* **Exercise goal**: Set every line of the data down again exactly, and keep the pictures out.

* **Records**:
+ + + +
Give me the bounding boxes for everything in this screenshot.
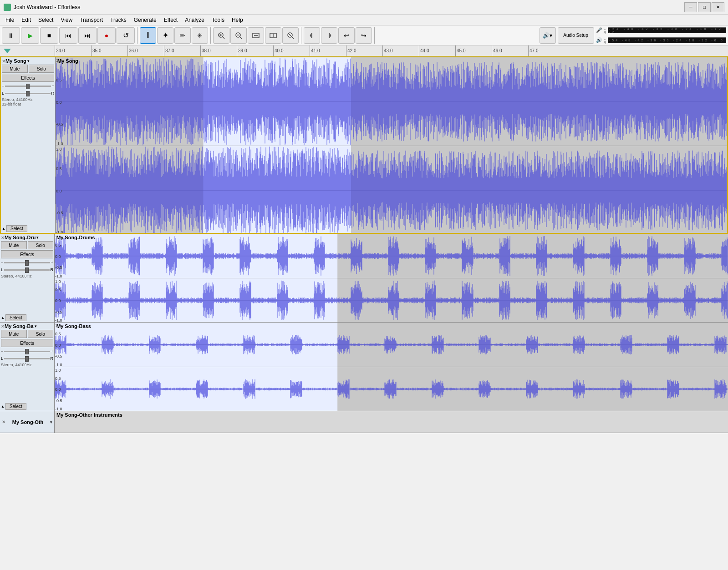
track-controls-my-song: ✕ My Song ▾ Mute Solo Effects – + [1,57,56,233]
undo-button[interactable]: ↩ [338,27,355,44]
track-info-my-song-bass: Stereo, 44100Hz [1,363,53,367]
select-arrow-drums[interactable]: ▲ [1,316,5,320]
gain-slider-bass[interactable] [4,348,50,354]
minimize-button[interactable]: ─ [684,2,697,12]
title-bar: Josh Woodward - Effortless ─ □ ✕ [0,0,728,15]
track-solo-my-song[interactable]: Solo [29,65,55,73]
track-mute-my-song-drums[interactable]: Mute [1,241,27,249]
zoom-in-button[interactable] [213,27,229,44]
ruler[interactable]: 34.0 35.0 36.0 37.0 38.0 39.0 40.0 41.0 … [0,45,728,56]
select-arrow-bass[interactable]: ▲ [1,404,5,409]
main-content: ✕ My Song ▾ Mute Solo Effects – + [0,56,728,570]
tracks-area: ✕ My Song ▾ Mute Solo Effects – + [0,56,728,570]
pause-button[interactable]: ⏸ [2,27,20,44]
track-effects-my-song-drums[interactable]: Effects [1,250,53,258]
skip-forward-button[interactable]: ⏭ [78,27,97,44]
svg-line-1 [223,37,224,39]
select-button-drums[interactable]: Select [5,314,26,321]
menu-analyze[interactable]: Analyze [181,16,208,24]
loop-button[interactable]: ↺ [117,27,135,44]
select-tool-button[interactable]: I [140,27,156,44]
track-dropdown-my-song-other[interactable]: ▾ [50,420,52,424]
select-button-my-song[interactable]: Select [6,225,27,232]
skip-back-button[interactable]: ⏮ [59,27,77,44]
select-arrow-my-song[interactable]: ▲ [2,227,5,231]
menu-transport[interactable]: Transport [76,16,107,24]
pan-slider-drums[interactable] [4,267,49,273]
gain-minus-bass: – [1,349,3,353]
audio-setup-area: 🔊▾ Audio Setup 🎤 LR -54 -48 -42 -36 -30 … [540,26,727,45]
track-gain-my-song-bass: – + [1,348,53,354]
waveform-my-song-bass[interactable]: My Song-Bass [55,323,728,411]
select-button-bass[interactable]: Select [5,403,26,410]
multi-tool-button[interactable]: ✦ [157,27,173,44]
ruler-mark: 46.0 [492,45,528,56]
redo-button[interactable]: ↪ [356,27,372,44]
track-dropdown-my-song[interactable]: ▾ [27,59,30,63]
star-tool-button[interactable]: ✳ [192,27,208,44]
menu-effect[interactable]: Effect [160,16,181,24]
pan-slider-my-song[interactable] [5,90,50,96]
gain-slider-my-song[interactable] [5,83,51,89]
waveform-my-song-other[interactable]: My Song-Other Instruments [55,411,728,433]
track-name-my-song-bass: My Song-Ba [5,323,34,329]
track-close-my-song-drums[interactable]: ✕ [1,235,5,240]
track-effects-my-song-bass[interactable]: Effects [1,339,53,347]
track-close-my-song-other[interactable]: ✕ [2,419,5,424]
track-close-my-song[interactable]: ✕ [2,59,5,64]
track-select-drums: ▲ Select [1,314,26,321]
track-effects-my-song[interactable]: Effects [2,74,54,82]
app-icon [4,4,11,11]
fit-horizontal-button[interactable] [248,27,264,44]
volume-button[interactable]: 🔊▾ [540,27,556,44]
trim-left-button[interactable] [304,27,320,44]
menu-file[interactable]: File [2,16,18,24]
track-name-row-my-song-bass: My Song-Ba ▾ [5,323,53,329]
toolbar-separator-2 [210,27,211,44]
ruler-mark: 41.0 [310,45,346,56]
trim-right-button[interactable] [321,27,337,44]
track-solo-my-song-bass[interactable]: Solo [28,330,54,338]
track-solo-my-song-drums[interactable]: Solo [28,241,54,249]
track-controls-my-song-drums: ✕ My Song-Dru ▾ Mute Solo Effects – [0,234,55,322]
track-dropdown-my-song-drums[interactable]: ▾ [36,235,39,240]
menu-generate[interactable]: Generate [130,16,160,24]
output-meter-row: 🔊 LR -54 -48 -42 -36 -30 -24 -18 -12 -6 … [596,36,727,45]
maximize-button[interactable]: □ [698,2,711,12]
fit-vertical-button[interactable] [265,27,281,44]
waveform-canvas-my-song [56,57,727,233]
track-gain-my-song: – + [2,83,54,89]
track-pan-my-song: L R [2,90,54,96]
ruler-mark: 45.0 [455,45,492,56]
titlebar-controls[interactable]: ─ □ ✕ [684,2,724,12]
zoom-reset-button[interactable] [282,27,299,44]
pan-slider-bass[interactable] [4,355,49,362]
menu-view[interactable]: View [57,16,76,24]
draw-tool-button[interactable]: ✏ [174,27,191,44]
menu-edit[interactable]: Edit [18,16,35,24]
track-dropdown-my-song-bass[interactable]: ▾ [35,324,37,328]
record-button[interactable]: ● [97,27,116,44]
close-button[interactable]: ✕ [712,2,724,12]
play-button[interactable]: ▶ [21,27,39,44]
stop-button[interactable]: ■ [40,27,58,44]
ruler-mark: 47.0 [528,45,565,56]
waveform-my-song[interactable]: My Song [56,57,727,233]
track-close-my-song-bass[interactable]: ✕ [1,324,5,329]
audio-setup-button[interactable]: Audio Setup [558,27,594,44]
track-select-my-song: ▲ Select [2,225,27,232]
waveform-my-song-drums[interactable]: My Song-Drums [55,234,728,322]
track-pan-my-song-drums: L R [1,267,53,273]
menu-select[interactable]: Select [35,16,57,24]
track-my-song: ✕ My Song ▾ Mute Solo Effects – + [0,56,728,234]
menu-help[interactable]: Help [228,16,247,24]
zoom-out-button[interactable] [230,27,247,44]
menu-tools[interactable]: Tools [208,16,228,24]
gain-minus-my-song: – [2,84,4,88]
gain-slider-drums[interactable] [4,259,50,266]
svg-line-13 [289,34,291,36]
track-mute-my-song-bass[interactable]: Mute [1,330,27,338]
window-title: Josh Woodward - Effortless [14,4,80,10]
menu-tracks[interactable]: Tracks [107,16,130,24]
track-mute-my-song[interactable]: Mute [2,65,28,73]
+ + + +
* **Response box**:
Give me the bounding boxes for everything in this screenshot.
track-controls-my-song: ✕ My Song ▾ Mute Solo Effects – + [1,57,56,233]
undo-button[interactable]: ↩ [338,27,355,44]
track-info-my-song-bass: Stereo, 44100Hz [1,363,53,367]
select-arrow-drums[interactable]: ▲ [1,316,5,320]
gain-slider-bass[interactable] [4,348,50,354]
minimize-button[interactable]: ─ [684,2,697,12]
title-bar: Josh Woodward - Effortless ─ □ ✕ [0,0,728,15]
track-solo-my-song[interactable]: Solo [29,65,55,73]
track-mute-my-song-drums[interactable]: Mute [1,241,27,249]
zoom-in-button[interactable] [213,27,229,44]
ruler[interactable]: 34.0 35.0 36.0 37.0 38.0 39.0 40.0 41.0 … [0,45,728,56]
select-arrow-bass[interactable]: ▲ [1,404,5,409]
main-content: ✕ My Song ▾ Mute Solo Effects – + [0,56,728,570]
tracks-area: ✕ My Song ▾ Mute Solo Effects – + [0,56,728,570]
pause-button[interactable]: ⏸ [2,27,20,44]
track-effects-my-song-drums[interactable]: Effects [1,250,53,258]
skip-forward-button[interactable]: ⏭ [78,27,97,44]
svg-line-1 [223,37,224,39]
select-button-drums[interactable]: Select [5,314,26,321]
menu-analyze[interactable]: Analyze [181,16,208,24]
loop-button[interactable]: ↺ [117,27,135,44]
select-tool-button[interactable]: I [140,27,156,44]
track-dropdown-my-song-other[interactable]: ▾ [50,420,52,424]
select-button-my-song[interactable]: Select [6,225,27,232]
skip-back-button[interactable]: ⏮ [59,27,77,44]
select-arrow-my-song[interactable]: ▲ [2,227,5,231]
menu-transport[interactable]: Transport [76,16,107,24]
pan-slider-drums[interactable] [4,267,49,273]
gain-minus-bass: – [1,349,3,353]
audio-setup-area: 🔊▾ Audio Setup 🎤 LR -54 -48 -42 -36 -30 … [540,26,727,45]
track-gain-my-song-bass: – + [1,348,53,354]
waveform-my-song-bass[interactable]: My Song-Bass [55,323,728,411]
select-button-bass[interactable]: Select [5,403,26,410]
multi-tool-button[interactable]: ✦ [157,27,173,44]
ruler-mark: 46.0 [492,45,528,56]
redo-button[interactable]: ↪ [356,27,372,44]
track-dropdown-my-song[interactable]: ▾ [27,59,30,63]
star-tool-button[interactable]: ✳ [192,27,208,44]
menu-effect[interactable]: Effect [160,16,181,24]
pan-slider-my-song[interactable] [5,90,50,96]
gain-slider-my-song[interactable] [5,83,51,89]
waveform-my-song-other[interactable]: My Song-Other Instruments [55,411,728,433]
track-name-my-song-bass: My Song-Ba [5,323,34,329]
track-close-my-song-drums[interactable]: ✕ [1,235,5,240]
track-effects-my-song-bass[interactable]: Effects [1,339,53,347]
track-close-my-song-other[interactable]: ✕ [2,419,5,424]
track-close-my-song[interactable]: ✕ [2,59,5,64]
track-select-drums: ▲ Select [1,314,26,321]
track-effects-my-song[interactable]: Effects [2,74,54,82]
app-icon [4,4,11,11]
fit-horizontal-button[interactable] [248,27,264,44]
volume-button[interactable]: 🔊▾ [540,27,556,44]
trim-left-button[interactable] [304,27,320,44]
menu-file[interactable]: File [2,16,18,24]
track-name-row-my-song-bass: My Song-Ba ▾ [5,323,53,329]
toolbar-separator-2 [210,27,211,44]
ruler-mark: 41.0 [310,45,346,56]
trim-right-button[interactable] [321,27,337,44]
track-solo-my-song-bass[interactable]: Solo [28,330,54,338]
track-solo-my-song-drums[interactable]: Solo [28,241,54,249]
track-controls-my-song-drums: ✕ My Song-Dru ▾ Mute Solo Effects – [0,234,55,322]
track-dropdown-my-song-drums[interactable]: ▾ [36,235,39,240]
menu-generate[interactable]: Generate [130,16,160,24]
output-meter-row: 🔊 LR -54 -48 -42 -36 -30 -24 -18 -12 -6 … [596,36,727,45]
maximize-button[interactable]: □ [698,2,711,12]
fit-vertical-button[interactable] [265,27,281,44]
waveform-canvas-my-song [56,57,727,233]
track-gain-my-song: – + [2,83,54,89]
track-pan-my-song: L R [2,90,54,96]
ruler-mark: 45.0 [455,45,492,56]
titlebar-controls[interactable]: ─ □ ✕ [684,2,724,12]
zoom-reset-button[interactable] [282,27,299,44]
pan-slider-bass[interactable] [4,355,49,362]
menu-view[interactable]: View [57,16,76,24]
draw-tool-button[interactable]: ✏ [174,27,191,44]
menu-edit[interactable]: Edit [18,16,35,24]
track-dropdown-my-song-bass[interactable]: ▾ [35,324,37,328]
record-button[interactable]: ● [97,27,116,44]
close-button[interactable]: ✕ [712,2,724,12]
play-button[interactable]: ▶ [21,27,39,44]
stop-button[interactable]: ■ [40,27,58,44]
ruler-mark: 47.0 [528,45,565,56]
waveform-my-song[interactable]: My Song [56,57,727,233]
track-close-my-song-bass[interactable]: ✕ [1,324,5,329]
audio-setup-button[interactable]: Audio Setup [558,27,594,44]
track-select-my-song: ▲ Select [2,225,27,232]
waveform-my-song-drums[interactable]: My Song-Drums [55,234,728,322]
track-pan-my-song-drums: L R [1,267,53,273]
menu-select[interactable]: Select [35,16,57,24]
track-my-song: ✕ My Song ▾ Mute Solo Effects – + [0,56,728,234]
menu-help[interactable]: Help [228,16,247,24]
zoom-out-button[interactable] [230,27,247,44]
menu-tools[interactable]: Tools [208,16,228,24]
gain-minus-my-song: – [2,84,4,88]
gain-slider-drums[interactable] [4,259,50,266]
svg-line-13 [289,34,291,36]
track-mute-my-song-bass[interactable]: Mute [1,330,27,338]
window-title: Josh Woodward - Effortless [14,4,80,10]
menu-tracks[interactable]: Tracks [107,16,130,24]
track-mute-my-song[interactable]: Mute [2,65,28,73]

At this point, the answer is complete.